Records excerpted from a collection
※

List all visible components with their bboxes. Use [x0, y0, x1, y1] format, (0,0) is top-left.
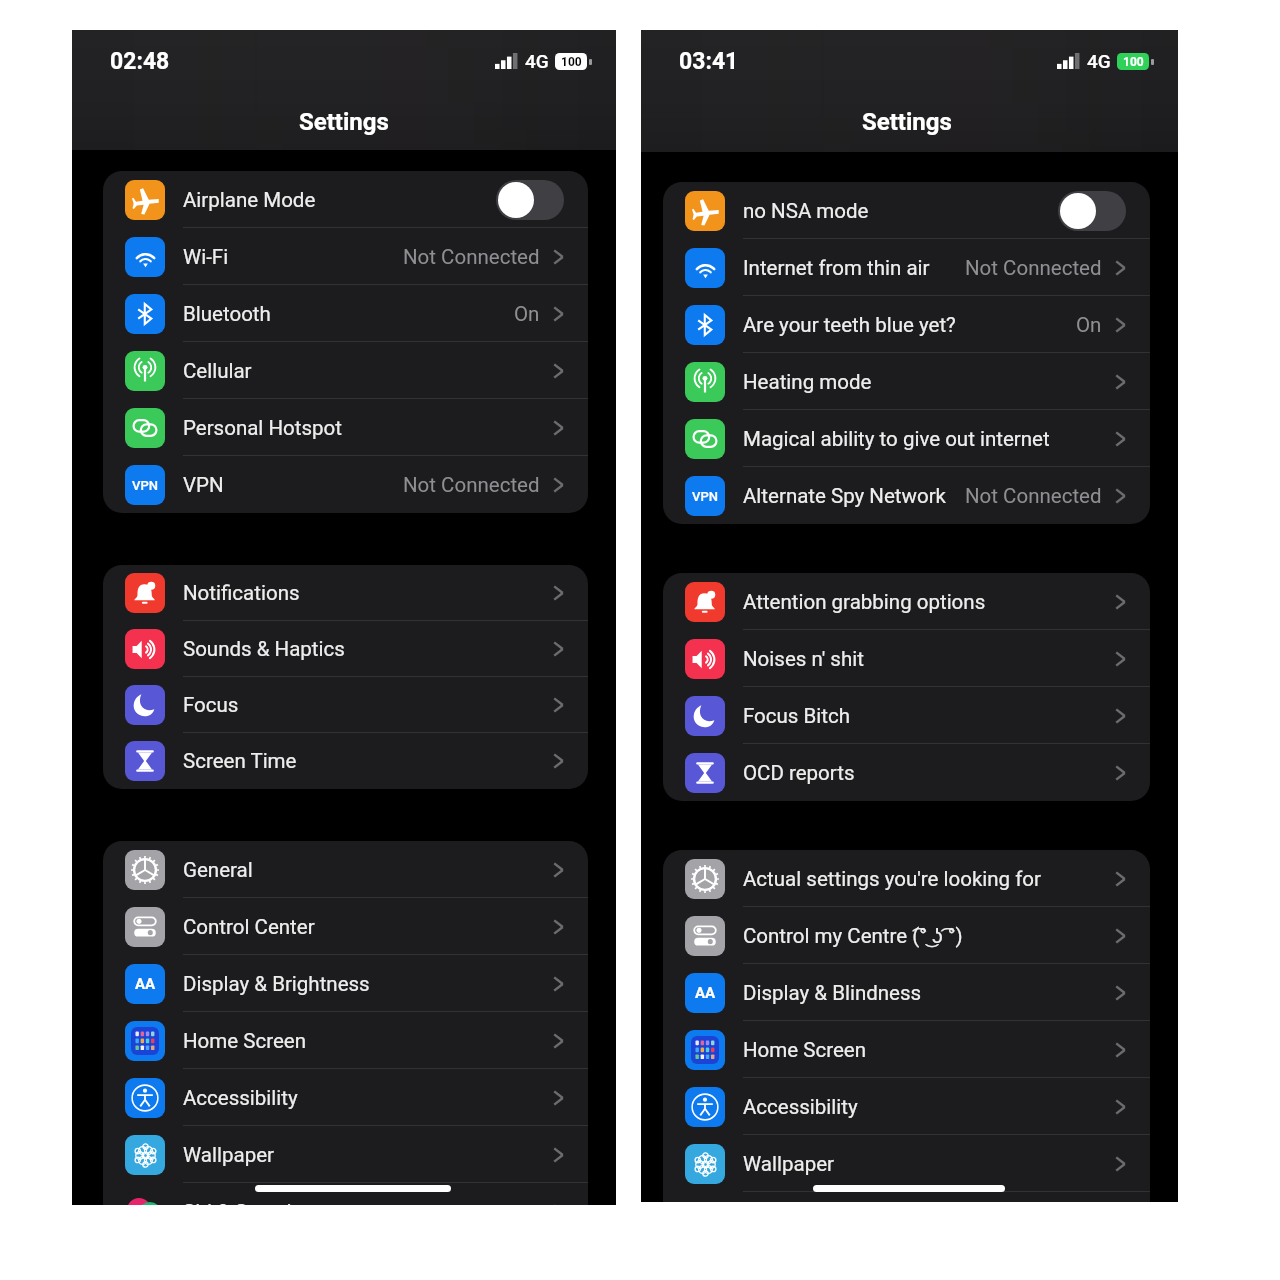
button[interactable]: OCD reports: [663, 744, 1150, 801]
staticText: Siri & Search: [183, 1200, 298, 1205]
button[interactable]: Home Screen: [103, 1012, 588, 1069]
staticText: Not Connected: [965, 484, 1102, 508]
staticText: Magical ability to give out internet: [743, 427, 1050, 451]
button[interactable]: Bluetooth: [103, 285, 588, 342]
button[interactable]: Airplane Mode toggle, off: [496, 180, 564, 220]
button[interactable]: Actual settings you're looking for: [663, 850, 1150, 907]
staticText: General: [183, 858, 253, 882]
staticText: Screen Time: [183, 749, 297, 773]
staticText: Not Connected: [403, 245, 540, 269]
staticText: Control my Centre (͡° ͜ʖ ͡°): [743, 924, 963, 948]
staticText: Bluetooth: [183, 302, 271, 326]
staticText: Control Center: [183, 915, 315, 939]
staticText: Personal Hotspot: [183, 416, 342, 440]
staticText: Heating mode: [743, 370, 872, 394]
button[interactable]: Personal Hotspot: [103, 399, 588, 456]
staticText: Home Screen: [183, 1029, 306, 1053]
staticText: OCD reports: [743, 761, 855, 785]
staticText: Wi-Fi: [183, 245, 229, 269]
staticText: 100: [561, 55, 582, 69]
button[interactable]: Airplane Mode: [103, 171, 588, 228]
staticText: VPN: [692, 489, 718, 504]
staticText: Focus Bitch: [743, 704, 850, 728]
button[interactable]: AA: [663, 964, 1150, 1021]
button[interactable]: no NSA mode: [663, 182, 1150, 239]
staticText: Accessibility: [183, 1086, 298, 1110]
button[interactable]: Cellular: [103, 342, 588, 399]
button[interactable]: VPN: [663, 467, 1150, 524]
button[interactable]: Heating mode: [663, 353, 1150, 410]
button[interactable]: Control Center: [103, 898, 588, 955]
staticText: Accessibility: [743, 1095, 858, 1119]
button[interactable]: Magical ability to give out internet: [663, 410, 1150, 467]
staticText: no NSA mode: [743, 199, 869, 223]
staticText: Sounds & Haptics: [183, 637, 345, 661]
button[interactable]: Control my Centre (͡° ͜ʖ ͡°): [663, 907, 1150, 964]
staticText: Actual settings you're looking for: [743, 867, 1041, 891]
button[interactable]: Sounds & Haptics: [103, 621, 588, 677]
button[interactable]: no NSA mode toggle, off: [1058, 191, 1126, 231]
staticText: Alternate Spy Network: [743, 484, 947, 508]
staticText: 4G: [525, 50, 549, 72]
staticText: Wallpaper: [183, 1143, 274, 1167]
staticText: Wallpaper: [743, 1152, 834, 1176]
staticText: 03:41: [679, 48, 739, 75]
staticText: Notifications: [183, 581, 300, 605]
button[interactable]: AA: [103, 955, 588, 1012]
staticText: 100: [1123, 55, 1144, 69]
staticText: Settings: [299, 108, 389, 136]
staticText: Not Connected: [403, 473, 540, 497]
staticText: Display & Blindness: [743, 981, 922, 1005]
staticText: VPN: [183, 473, 224, 497]
button[interactable]: Noises n' shit: [663, 630, 1150, 687]
staticText: Home Screen: [743, 1038, 866, 1062]
button[interactable]: Focus: [103, 677, 588, 733]
button[interactable]: Accessibility: [663, 1078, 1150, 1135]
staticText: AA: [135, 975, 156, 993]
staticText: Settings: [862, 108, 952, 136]
button[interactable]: Attention grabbing options: [663, 573, 1150, 630]
staticText: Not Connected: [965, 256, 1102, 280]
staticText: Airplane Mode: [183, 188, 316, 212]
button[interactable]: Wallpaper: [103, 1126, 588, 1183]
button[interactable]: Focus Bitch: [663, 687, 1150, 744]
button[interactable]: Are your teeth blue yet?: [663, 296, 1150, 353]
button[interactable]: VPN: [103, 456, 588, 513]
button[interactable]: Wallpaper: [663, 1135, 1150, 1192]
staticText: Cellular: [183, 359, 252, 383]
button[interactable]: Internet from thin air: [663, 239, 1150, 296]
staticText: Focus: [183, 693, 239, 717]
staticText: Attention grabbing options: [743, 590, 986, 614]
button[interactable]: Siri & Search: [103, 1183, 588, 1205]
button[interactable]: General: [103, 841, 588, 898]
button[interactable]: Notifications: [103, 565, 588, 621]
staticText: On: [514, 302, 540, 326]
button[interactable]: Home Screen: [663, 1021, 1150, 1078]
staticText: Display & Brightness: [183, 972, 370, 996]
staticText: VPN: [132, 478, 158, 493]
staticText: Are your teeth blue yet?: [743, 313, 956, 337]
button[interactable]: Accessibility: [103, 1069, 588, 1126]
staticText: Noises n' shit: [743, 647, 864, 671]
staticText: 4G: [1087, 50, 1111, 72]
button[interactable]: Wi-Fi: [103, 228, 588, 285]
staticText: Internet from thin air: [743, 256, 930, 280]
staticText: 02:48: [110, 48, 170, 75]
staticText: On: [1076, 313, 1102, 337]
staticText: AA: [695, 984, 716, 1002]
button[interactable]: Screen Time: [103, 733, 588, 789]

※

Work instructions:
Say how many lines in the records contain the word "Accessibility". Nothing but the number is required.

Response to this task:
4